§ **TASK DETAILS**
Only the lines from the one with "Toutes les annonces" to the end of the records are wanted, each repeated exactly, both ends included.

§ §

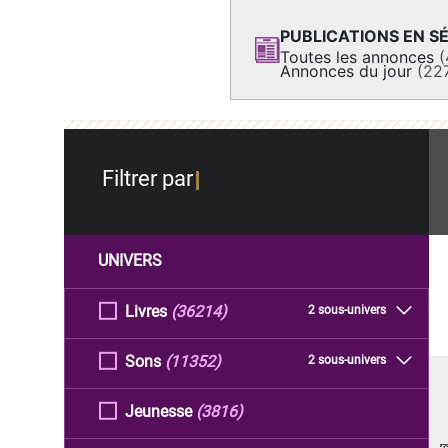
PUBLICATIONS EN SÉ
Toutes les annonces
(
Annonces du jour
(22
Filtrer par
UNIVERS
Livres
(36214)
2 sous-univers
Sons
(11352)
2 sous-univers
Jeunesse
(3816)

§ §

§ **TASK RESPONSE**
Toutes les annonces
(
Annonces du jour
(22
Filtrer par
UNIVERS
Livres
(36214)
2 sous-univers
Sons
(11352)
2 sous-univers
Jeunesse
(3816)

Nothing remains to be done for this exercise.